Victor François de Montchenu (6 November 1764, Bougé-Chambalud - 12 January 1849, Paris) was a French soldier.
He came from one of the oldest families in the Dauphiné, long devoted to military service. He was admitted to the Ecole des chevaux-légers as a child and in 1775 became sous-lieutenant of the Régiment d'Infanterie du Roi, whose posts were reserved for sons of the noble families most deserving for their nobility and their services. He was a captain in this corps during the Nancy Affair, finding himself beside André Désilles when the latter died by throwing himself in front of a cannon in a vain hope of stopping the battle between the mutinying patriots and the troops of de Bouillé.
Consistently Monarchist, Montchenu quickly decided in 1792 that the royalist cause was irrevocably separated from the nation's cause and left France to join the armée des Princes, serving in it as aide-de-camp to général Livarot.
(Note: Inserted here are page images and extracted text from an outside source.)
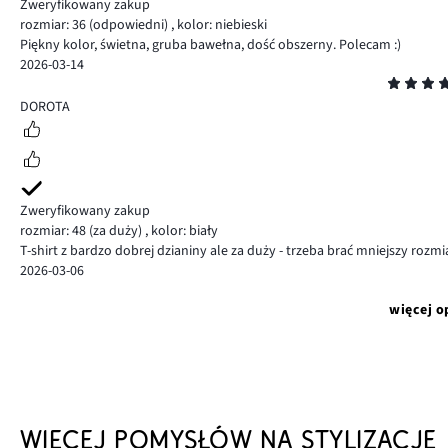
Zweryfikowany zakup
rozmiar: 36
(odpowiedni)
,
kolor: niebieski
Piękny kolor, świetna, gruba bawełna, dość obszerny. Polecam :)
2026-03-14
Ocena
5
DOROTA
Zweryfikowany zakup
rozmiar: 48
(za duży)
,
kolor: biały
T-shirt z bardzo dobrej dzianiny ale za duży - trzeba brać mniejszy rozmi
2026-03-06
więcej o
WIĘCEJ POMYSŁÓW NA STYLIZACJE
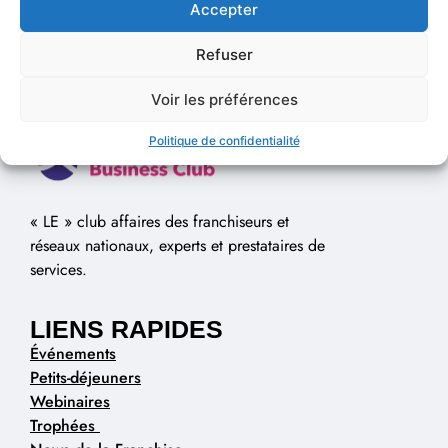
Accepter
Refuser
Voir les préférences
Politique de confidentialité
« LE » club affaires des franchiseurs et
réseaux nationaux, experts et prestataires de
services.
LIENS RAPIDES
Événements
Petits-déjeuners
Webinaires
Trophées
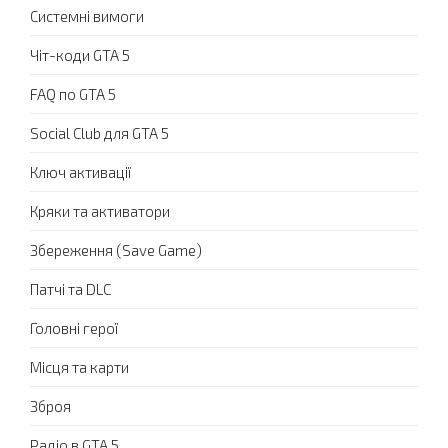
Системні вимоги
Чіт-коди GTA 5
FAQ по GTA 5
Social Club для GTA 5
Ключ активації
Кряки та активатори
Збереження (Save Game)
Патчі та DLC
Головні герої
Місця та карти
Зброя
Радіо в GTA 5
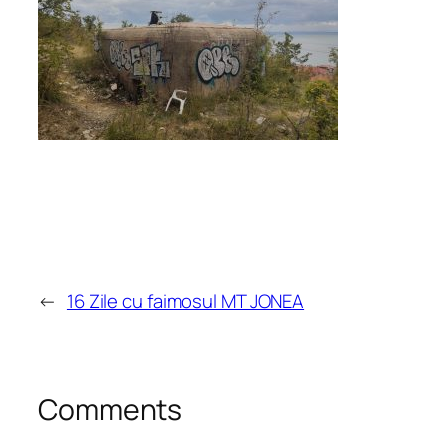
←
16 Zile cu faimosul MT JONEA
Comments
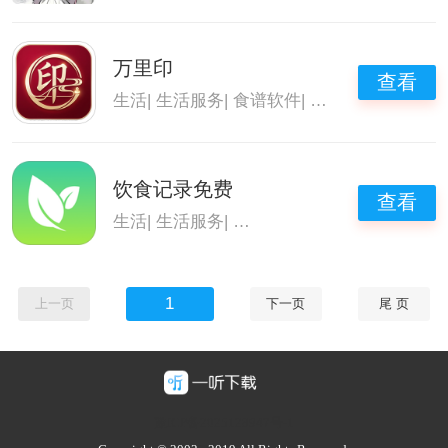
万里印
查看
生活
|
生活服务
|
食谱软件
|
好用的食谱软件
饮食记录免费
查看
生活
|
生活服务
|
智能健康软件
|
体重控制软件
1
上一页
下一页
尾 页
豫ICP备2025128947号-1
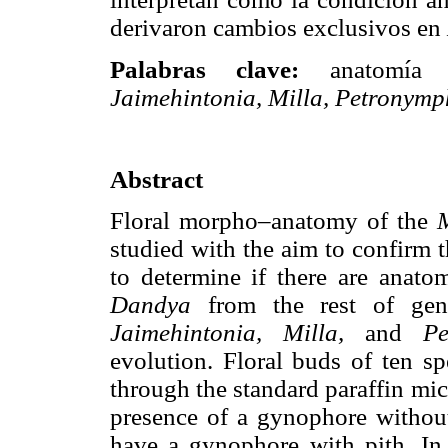
derivaron cambios exclusivos en
Palabras clave:
anatomía
Jaimehintonia, Milla, Petronymp
Abstract
Floral morpho–anatomy of the
studied with the aim to confirm 
to determine if there are anatom
Dandya
from the rest of ge
Jaimehintonia, Milla,
and
P
evolution. Floral buds of ten s
through the standard paraffin mi
presence of a gynophore withou
have a gynophore with pith. In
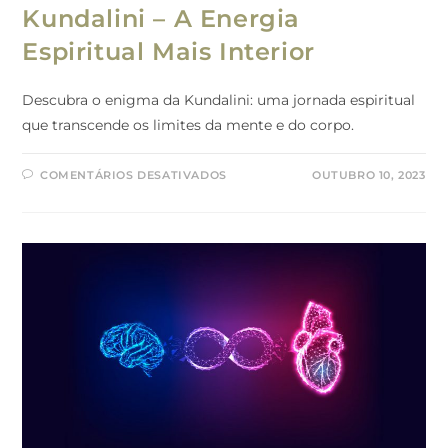
Kundalini – A Energia
Espiritual Mais Interior
Descubra o enigma da Kundalini: uma jornada espiritual
que transcende os limites da mente e do corpo.
COMENTÁRIOS DESATIVADOS
OUTUBRO 10, 2023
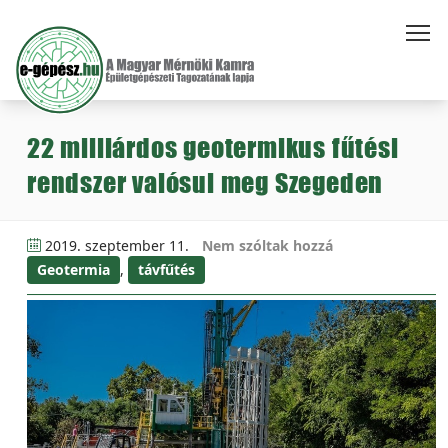
22 milliárdos geotermikus fűtési
rendszer valósul meg Szegeden
2019. szeptember 11.
Nem szóltak hozzá
Geotermia
,
távfűtés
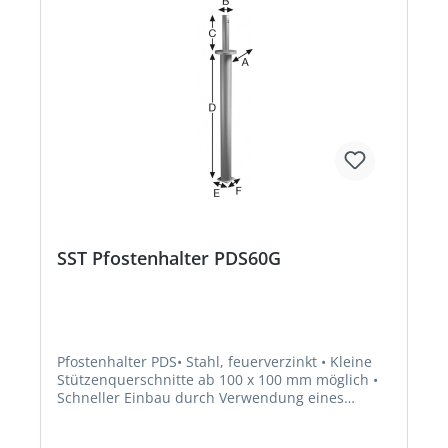
SST Pfostenhalter PDS60G
Pfostenhalter PDS• Stahl, feuerverzinkt • Kleine
Stützenquerschnitte ab 100 x 100 mm möglich •
Schneller Einbau durch Verwendung eines
glatten 24 mm Dorns • Aufnahme von Zugkräften
• Aufnahme von Horizontalkräften • Löcher: Ø 11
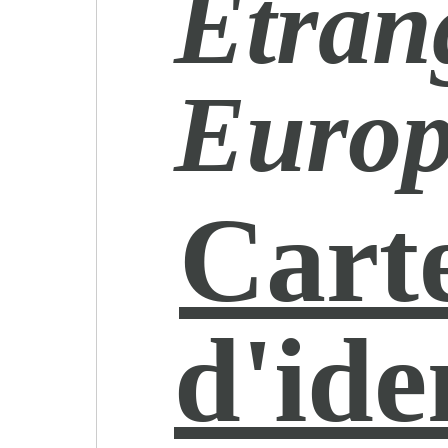
Étran
Euro
Cart
d'ide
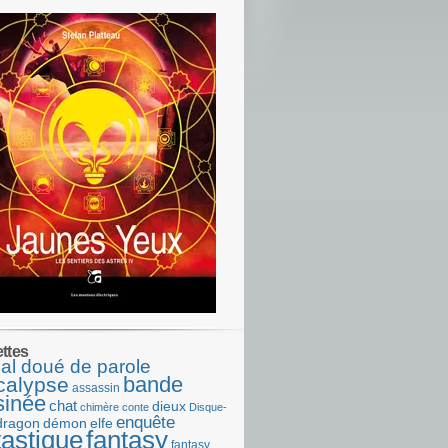
ettes
al doué de parole
bande
calypse
assassin
sinée
chat
dieux
chimère
conte
Disque-
enquête
dragon
démon
elfe
tastique
fantasy
fantasy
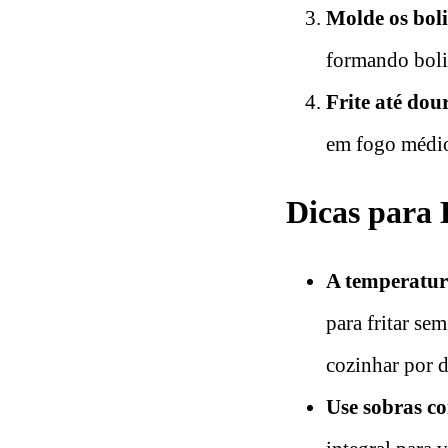
Molde os bol
formando boli
Frite até dou
em fogo médio,
Dicas para 
A temperatura
para fritar se
cozinhar por d
Use sobras co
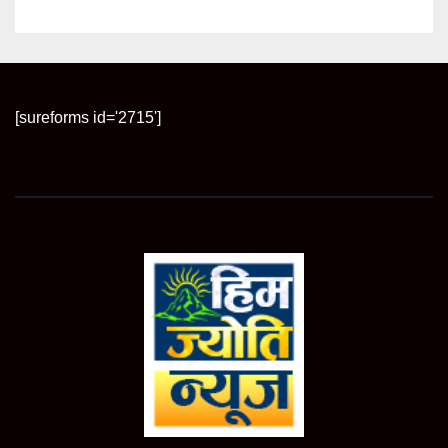
[sureforms id='2715']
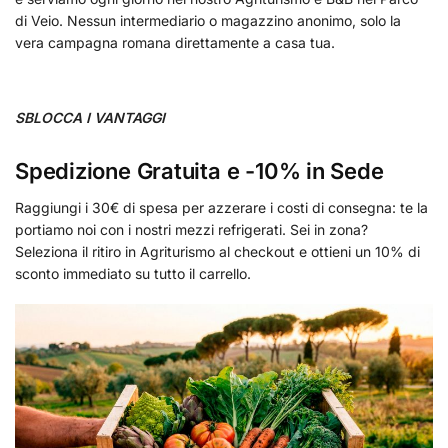
di Veio. Nessun intermediario o magazzino anonimo, solo la
vera campagna romana direttamente a casa tua.
SBLOCCA I VANTAGGI
Spedizione Gratuita e -10% in Sede
Raggiungi i 30€ di spesa per azzerare i costi di consegna: te la
portiamo noi con i nostri mezzi refrigerati. Sei in zona?
Seleziona il ritiro in Agriturismo al checkout e ottieni un 10% di
sconto immediato su tutto il carrello.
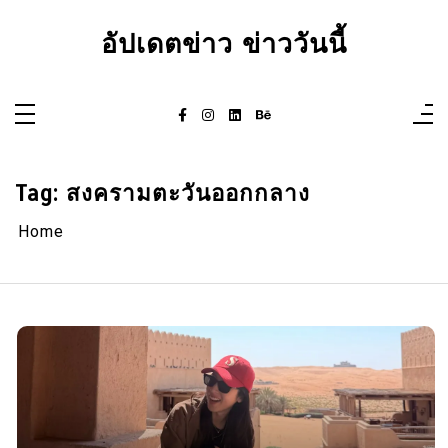
Skip
to
อัปเดตข่าว ข่าววันนี้
content
Tag:
สงครามตะวันออกกลาง
Home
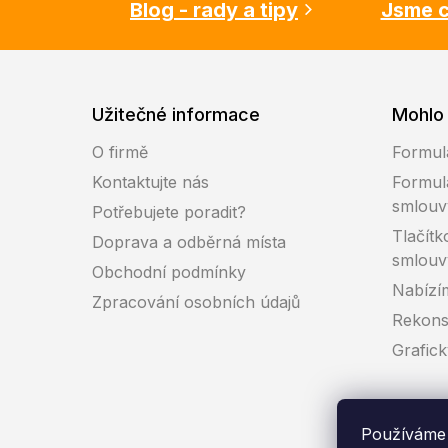
Blog - rady a tipy
Jsme c
Užitečné informace
Mohlo 
O firmě
Formul
Kontaktujte nás
Formul
smlouv
Potřebujete poradit?
Tlačítk
Doprava a odběrná místa
smlouv
Obchodní podmínky
Nabízí
Zpracování osobních údajů
Rekons
Grafic
Používáme 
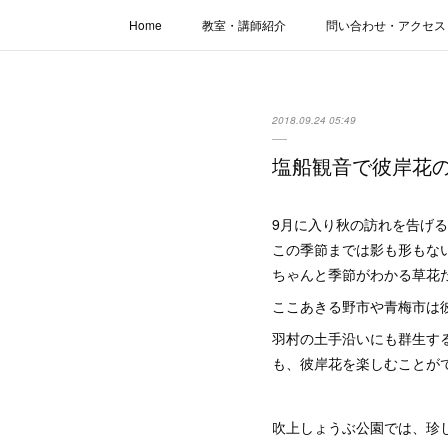
Home
教室・講師紹介
問い合わせ・アクセス
2018.09.24 05:49
塩船観音で彼岸花
9月に入り秋の訪れを告げ
この季節までは影も形もな
ちゃんと季節がわかる草花
ここあきる野市や青梅市は
羽村の土手沿いにも群生す
も、彼岸花を楽しむことが
吹上しょうぶ公園では、珍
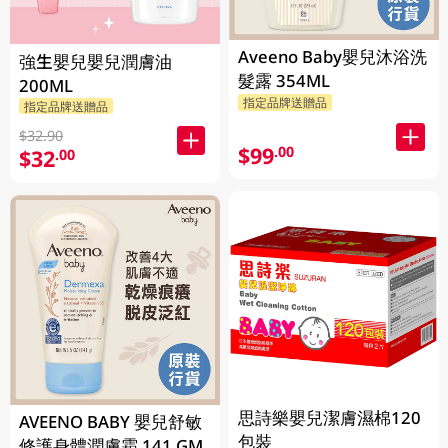
Aveeno Baby嬰兒沐浴洗
強生嬰兒嬰兒潤膚油
髮露 354ML
200ML
指定品牌送贈品
指定品牌送贈品
$32.90
$99
.00
$32
.00
思詩樂嬰兒潔膚濕棉120
AVEENO BABY 嬰兒舒敏
包裝
修護身體潤膚霜 141 GM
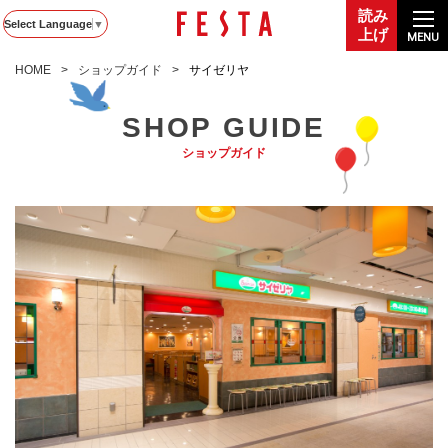
読み
Select Language
▼
上げ
MENU
HOME
ショップガイド
サイゼリヤ
SHOP GUIDE
ショップガイド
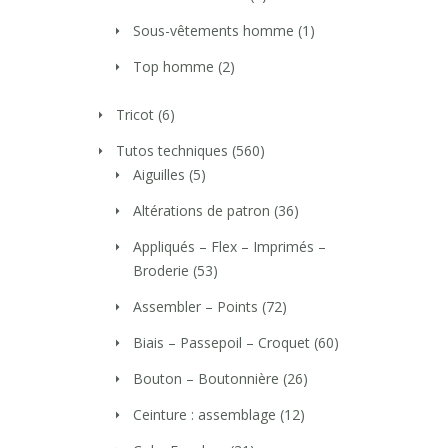
Sous-vêtements homme
(1)
Top homme
(2)
Tricot
(6)
Tutos techniques
(560)
Aiguilles
(5)
Altérations de patron
(36)
Appliqués – Flex – Imprimés –
Broderie
(53)
Assembler – Points
(72)
Biais – Passepoil – Croquet
(60)
Bouton – Boutonnière
(26)
Ceinture : assemblage
(12)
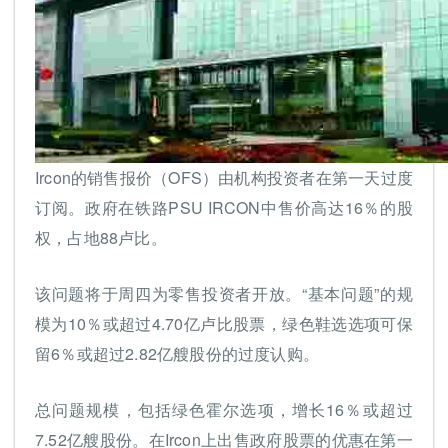
Ircon的销售报价（OFS）由机构投资者在第一天过度
订阅。政府在铁路PSU IRCON中售价高达16％的股
权，占地88卢比。
该问题将于周四为零售投资者开放。“基本问题”的规
模为10％或超过4.70亿卢比股票，绿色鞋选选项可保
留6％或超过2.82亿艘股份的过度认购。
总问题规模，包括绿色霍尔选项，增长16％或超过
7.52亿艘股份。在Ircon上出售政府股票的优惠在第一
In March 1793 he assisted in the defence of Maestricht against Charles François Dumouriez's force and served as an aide-major in the 1794-95 campaigns in the régiment de Broglie in the pay of England.
Returning to France on the peace of 1814, he was made a croix de Saint-Louis on 13 August that year and was made brevet maréchal de camp on 30 December. His elder brother was sent to Saint Helena in 1815 as commissioner of the French government to keep an eye on the behaviour of Napoleon. Under the Bourbon Restoration he worked as inspector general of the infantry, becoming knight (18 May 1820) then officer (1 May 1821) of the Légion d'honneur. He stopped serving after the July Revolution and was allowed to retire in February 1835.